Julitta laughed at him, and lightly kicked her heels against the mare's flanks.
Freya moved off across the courtyard, her gait silk-smooth. Benedict watched the two of them, deriving both pleasure and pain from the sight. Julitta rode superbly; there was something of her father's casual arrogance in the way she sat a horse. He could almost imagine her in chain-mail and helm, a sword at her hip and a kite shield upon her left arm. Or perhaps a wild Valkyrie, sweeping down from Valhalla to claim heroes for the eternal feast hall. He did not know that it had been one of Ailith's favourite self-images, nor that she had unconsciously imbued her daughter with much of its fire.
Julitta rode back to him, her eyes shining and a flush on her cheeks. 'She's perfect, Ben.'
'You'll have to test her over a longer distance before you can say that.'
'Oh, I will do, but I know already that she'll be as clear as a bell. How could she not in your care?' She slipped down from the mare's back with lithe ease and dusted down her skirts. 'You say William Rufus wanted to buy her?'
'Yes, for his catamite.'
Julitta considered him with pursed lips. 'I'm glad you refused, but it has made trouble for you?'
He shrugged and smiled ruefully. 'No more than usual. Rufus will forget, and his pretty boy will fall from favour. They never last for long. Rufus treats them like meals to be eaten — chews them up and throws away the bones.'
Julitta turned to stroke the mare's face and strong, arched neck. 'You once told me that Rufus wanted to make a meal of you.'
'He still does, but I have no intention of lying down across his table. Let his bons amis and the churchmen wrestle for his soul. I am well out of the broil and on my way to God's grace in Compostella.' He gathered Cylu's reins and set his foot in the stirrup before the temptation to say that yes, he would enter the hall, became too great.

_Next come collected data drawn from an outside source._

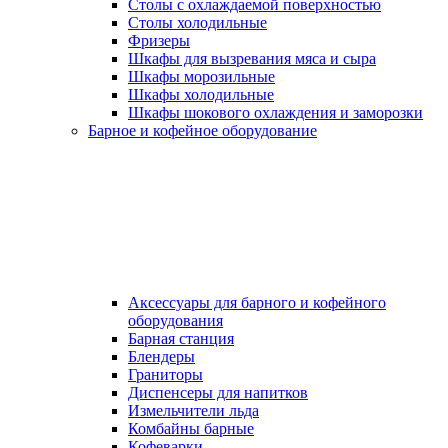
Столы с охлаждаемой поверхностью
Столы холодильные
Фризеры
Шкафы для вызревания мяса и сыра
Шкафы морозильные
Шкафы холодильные
Шкафы шокового охлаждения и заморозки
Барное и кофейное оборудование
Аксессуары для барного и кофейного
оборудования
Барная станция
Блендеры
Граниторы
Диспенсеры для напитков
Измельчители льда
Комбайны барные
Кофеварки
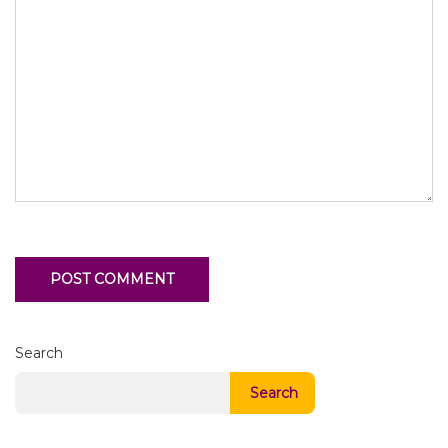
Search
Search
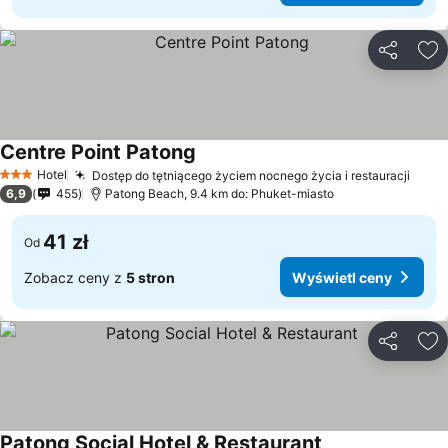
Udostępni
Do
Centre Point Patong
Hotel
Dostęp do tętniącego życiem nocnego życia i restauracji
3 Kategoria
6,9
455
Patong Beach, 9.4 km do: Phuket-miasto
41 zł
Od
Zobacz ceny z
5 stron
Wyświetl ceny
Udostępni
Do
Patong Social Hotel & Restaurant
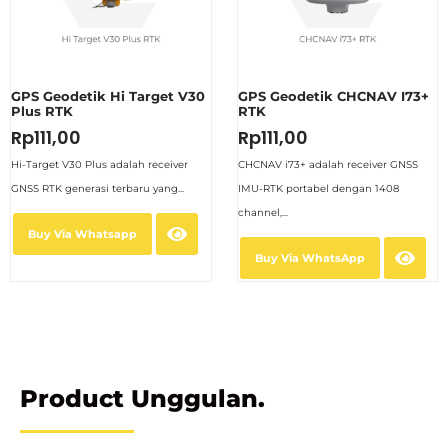
GPS Geodetik Hi Target V30
GPS Geodetik CHCNAV I73+
Plus RTK
RTK
Rp
111,00
Rp
111,00
Hi-Target V30 Plus adalah receiver
CHCNAV i73+ adalah receiver GNSS
GNSS RTK generasi terbaru yang...
IMU-RTK portabel dengan 1408
channel,...
Buy Via Whatsapp
Buy Via WhatsApp
Product Unggulan.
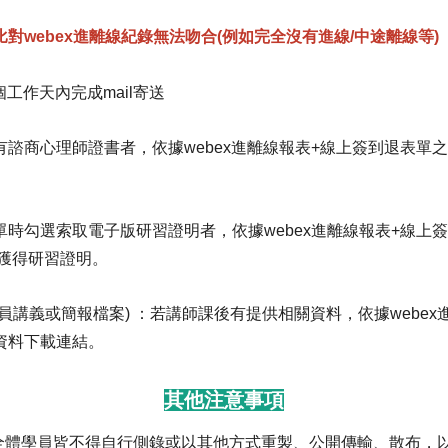
比對webex進離線紀錄無法吻合(例如完全沒有進線/中途離線等
個工作天內完成mail寄送
諮商心理師證書者，依據webex進離線報表+線上簽到退表單
時勾選索取電子版研習證明者，依據webex進離線報表+線上
獲得研習證明。
員講義或簡報檔案) ：若講師課後有提供相關資料，依據webex
資料下載連結。
其他注意事項
全體學員皆不得自行側錄或以其他方式重製、公開傳輸、散布，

'I did not think that you really cared about God's grace,' she said, watching him narrowly.
'No, but Gisele does, and who is to say that she is not right?'
Julitta shrugged. There was a brief, awkward silence.

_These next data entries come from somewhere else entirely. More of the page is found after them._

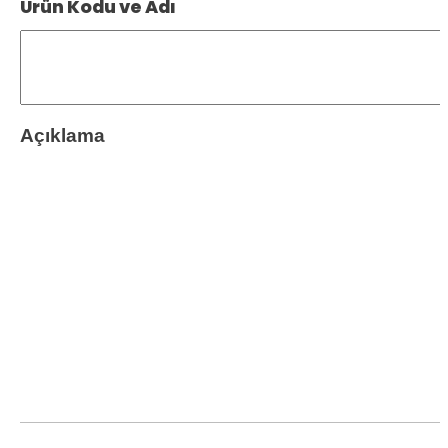
Ürün Kodu ve Adı
Açıklama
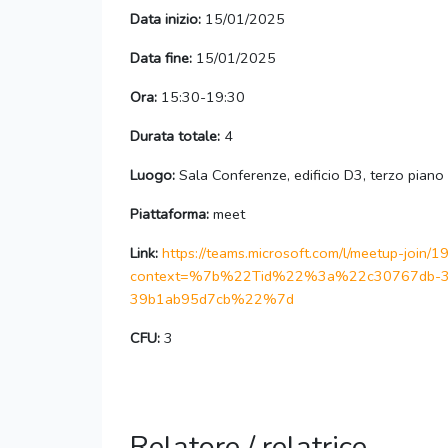
Data inizio:
15/01/2025
Data fine:
15/01/2025
Ora:
15:30-19:30
Durata totale:
4
Luogo:
Sala Conferenze, edificio D3, terzo piano
Piattaforma:
meet
Link:
https://teams.microsoft.com/l/meetup-j
context=%7b%22Tid%22%3a%22c30767db-3
39b1ab95d7cb%22%7d
CFU:
3
Relatore / relatrice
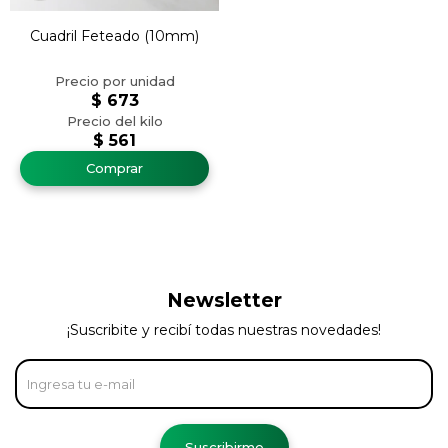
Cuadril Feteado (10mm)
$
673
$
561
Newsletter
¡Suscribite y recibí todas nuestras novedades!
Suscribirme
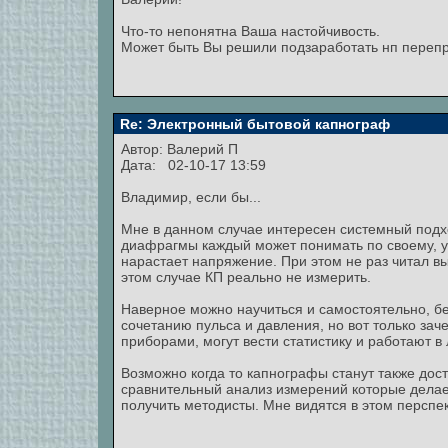
Что-то непонятна Ваша настойчивость.
Может быть Вы решили подзаработать нп переп
Re: Электронный бытовой капнограф
Автор:
Валерий П
Дата: 02-10-17 13:59
Владимир, если бы...
Мне в данном случае интересен системный подх
диафрагмы каждый может понимать по своему, у 
нарастает напряжение. При этом не раз читал выс
этом случае КП реально не измерить.
Наверное можно научиться и самостоятельно, без
сочетанию пульса и давления, но вот только за
приборами, могут вести статистику и работают в
Возможно когда то капнографы станут также дос
сравнительный анализ измерений которые делае
получить методисты. Мне видятся в этом перспек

'Besides,' Benedict continued, 'my own concern is with Spanish horses. I'm going to buy some good breeding stock for your father – Iberian stallions and mares. We need an influx of new blood.'
Julitta nodded and folded her arms as if protecting herself. The spontaneity had died. She was a polite hostess bidding farewell to a sometime visitor. Her eyes looked at him and through him.
'Wish me good fortune,' Benedict said, and turned Cylu towards the gates. Suddenly he was desperate to be gone, as if the air of Fauville's courtyard was unbreathable. He clicked his tongue and drove in his heels, and Cylu sprang into a startled canter that took man and horse swiftly away from Julitta and the mare.
'A safe journey, and a safe return!' she called after him, but he was already beyond hearing, the pounding of hooves and the snort of Cylu's breath wasting the words torn from her. She gathered up her skirts to run after him, but as he reached Fauville's gates, Mauger came riding in on his stocky chestnut work horse, and the moment was lost. She dared say nothing in front of her husband.
Mauger eyed Benedict and then cut his gaze to Julitta standing poised in the ward.
Benedict reined back to let Mauger pass. 'It's only a fleeting visit,' he said to the other man's scowl. 'I brought a leaving gift for Julitta. If you've any sense, you'll accept it with goodwill.'
'You're a fine one to talk of sense!' Mauger growled. 'Every time you show your face a storm brews. You were leaving, were you not?' He gestured over his shoulder at the open gateway.
Benedict quelled the urge to make a snide reply, and without a word, rode out of Fauville. Mauger continued on into the bailey and dismounted.
'What did he want?' he demanded brusquely.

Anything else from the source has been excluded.